PROMPT »
The reply should repeat all of the data word for word, with no pictures.

----- DATASET EXCERPTS

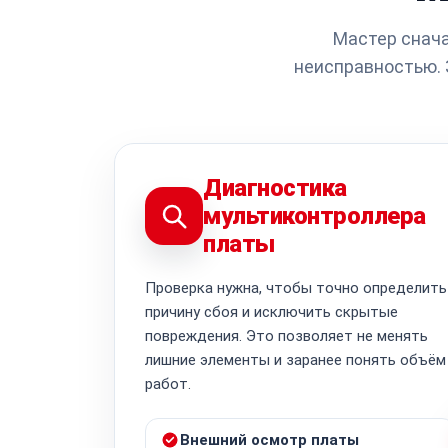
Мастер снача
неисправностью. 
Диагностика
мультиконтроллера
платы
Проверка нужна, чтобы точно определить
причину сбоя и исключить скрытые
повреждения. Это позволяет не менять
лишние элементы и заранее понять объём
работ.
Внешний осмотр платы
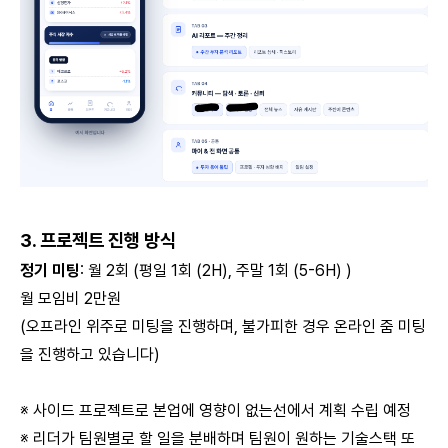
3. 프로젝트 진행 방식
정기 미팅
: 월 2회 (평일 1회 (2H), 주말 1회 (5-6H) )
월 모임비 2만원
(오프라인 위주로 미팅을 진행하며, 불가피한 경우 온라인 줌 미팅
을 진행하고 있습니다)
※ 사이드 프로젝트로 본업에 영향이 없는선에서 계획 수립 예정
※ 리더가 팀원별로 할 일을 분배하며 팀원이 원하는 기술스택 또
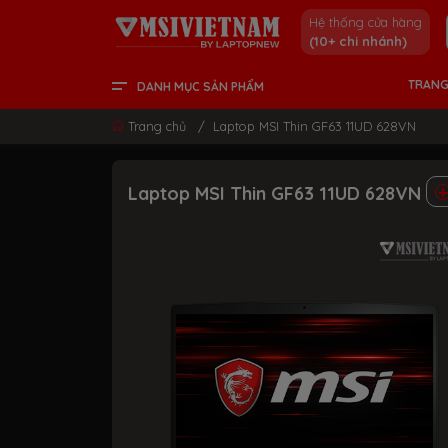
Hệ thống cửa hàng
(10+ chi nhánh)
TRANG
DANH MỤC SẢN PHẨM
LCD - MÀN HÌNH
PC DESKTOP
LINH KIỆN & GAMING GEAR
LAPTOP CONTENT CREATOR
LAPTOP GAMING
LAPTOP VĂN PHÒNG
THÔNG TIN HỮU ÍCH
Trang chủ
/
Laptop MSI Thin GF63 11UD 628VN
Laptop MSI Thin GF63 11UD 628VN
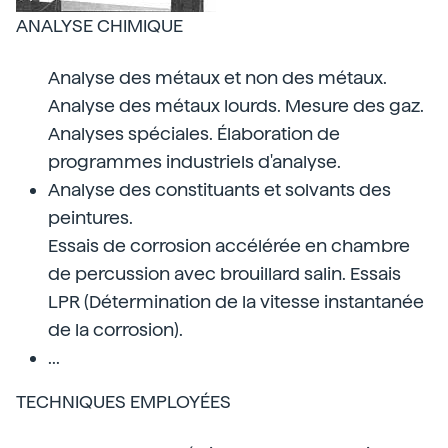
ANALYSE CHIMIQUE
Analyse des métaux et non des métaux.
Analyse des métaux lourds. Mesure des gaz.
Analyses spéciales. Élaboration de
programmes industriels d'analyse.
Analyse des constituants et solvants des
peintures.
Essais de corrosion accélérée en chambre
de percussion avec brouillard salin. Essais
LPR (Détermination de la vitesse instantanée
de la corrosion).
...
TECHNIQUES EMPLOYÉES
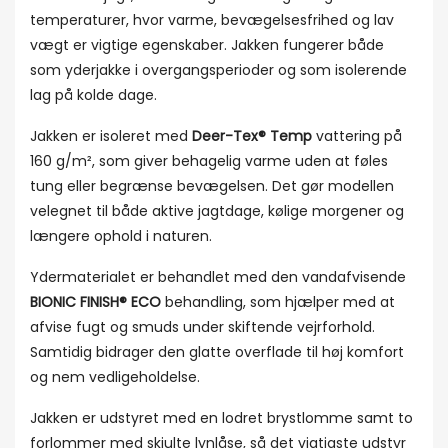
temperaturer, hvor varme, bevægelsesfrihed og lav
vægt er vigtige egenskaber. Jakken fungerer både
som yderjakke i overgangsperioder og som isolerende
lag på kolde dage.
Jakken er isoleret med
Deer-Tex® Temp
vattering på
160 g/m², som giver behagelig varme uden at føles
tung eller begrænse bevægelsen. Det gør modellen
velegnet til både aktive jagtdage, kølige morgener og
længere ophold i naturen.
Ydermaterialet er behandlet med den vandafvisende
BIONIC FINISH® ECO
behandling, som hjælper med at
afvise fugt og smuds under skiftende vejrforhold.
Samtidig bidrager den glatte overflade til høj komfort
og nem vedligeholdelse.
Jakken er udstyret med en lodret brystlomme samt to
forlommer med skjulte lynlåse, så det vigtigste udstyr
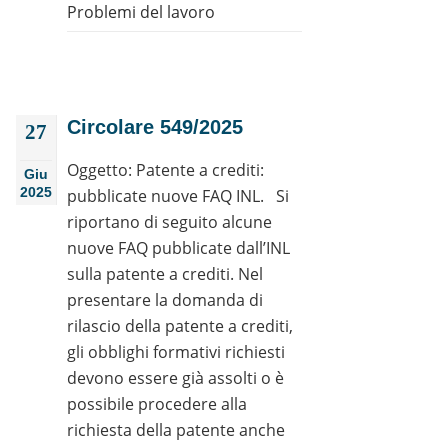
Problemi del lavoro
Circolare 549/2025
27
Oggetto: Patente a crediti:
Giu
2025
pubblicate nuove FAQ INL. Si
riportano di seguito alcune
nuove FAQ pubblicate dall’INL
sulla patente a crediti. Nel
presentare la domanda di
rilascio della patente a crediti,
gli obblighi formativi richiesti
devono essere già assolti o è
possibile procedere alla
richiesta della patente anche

----------

WORKED SOLUTION »
Мастер снача
неисправностью. 
Диагностика
мультиконтроллера
платы
Проверка нужна, чтобы точно определить
причину сбоя и исключить скрытые
повреждения. Это позволяет не менять
лишние элементы и заранее понять объём
работ.
Внешний осмотр платы
3. 프로젝트 진행 방식
정기 미팅
: 월 2회 (평일 1회 (2H), 주말 1회 (5-6H) )
월 모임비 2만원
(오프라인 위주로 미팅을 진행하며, 불가피한 경우 온라인 줌 미팅
을 진행하고 있습니다)
※ 사이드 프로젝트로 본업에 영향이 없는선에서 계획 수립 예정
※ 리더가 팀원별로 할 일을 분배하며 팀원이 원하는 기술스택 또
Hệ thống cửa hàng
(10+ chi nhánh)
TRANG
DANH MỤC SẢN PHẨM
LCD - MÀN HÌNH
PC DESKTOP
LINH KIỆN & GAMING GEAR
LAPTOP CONTENT CREATOR
LAPTOP GAMING
LAPTOP VĂN PHÒNG
THÔNG TIN HỮU ÍCH
Trang chủ
/
Laptop MSI Thin GF63 11UD 628VN
Laptop MSI Thin GF63 11UD 628VN
ANALYSE CHIMIQUE
Analyse des métaux et non des métaux.
Analyse des métaux lourds. Mesure des gaz.
Analyses spéciales. Élaboration de
programmes industriels d'analyse.
Analyse des constituants et solvants des
peintures.
Essais de corrosion accélérée en chambre
de percussion avec brouillard salin. Essais
LPR (Détermination de la vitesse instantanée
de la corrosion).
...
TECHNIQUES EMPLOYÉES
temperaturer, hvor varme, bevægelsesfrihed og lav
vægt er vigtige egenskaber. Jakken fungerer både
som yderjakke i overgangsperioder og som isolerende
lag på kolde dage.
Jakken er isoleret med
Deer-Tex® Temp
vattering på
160 g/m², som giver behagelig varme uden at føles
tung eller begrænse bevægelsen. Det gør modellen
velegnet til både aktive jagtdage, kølige morgener og
længere ophold i naturen.
Ydermaterialet er behandlet med den vandafvisende
BIONIC FINISH® ECO
behandling, som hjælper med at
afvise fugt og smuds under skiftende vejrforhold.
Samtidig bidrager den glatte overflade til høj komfort
og nem vedligeholdelse.
Jakken er udstyret med en lodret brystlomme samt to
forlommer med skjulte lynlåse, så det vigtigste udstyr
Problemi del lavoro
Circolare 549/2025
27
Oggetto: Patente a crediti:
Giu
2025
pubblicate nuove FAQ INL. Si
riportano di seguito alcune
nuove FAQ pubblicate dall’INL
sulla patente a crediti. Nel
presentare la domanda di
rilascio della patente a crediti,
gli obblighi formativi richiesti
devono essere già assolti o è
possibile procedere alla
richiesta della patente anche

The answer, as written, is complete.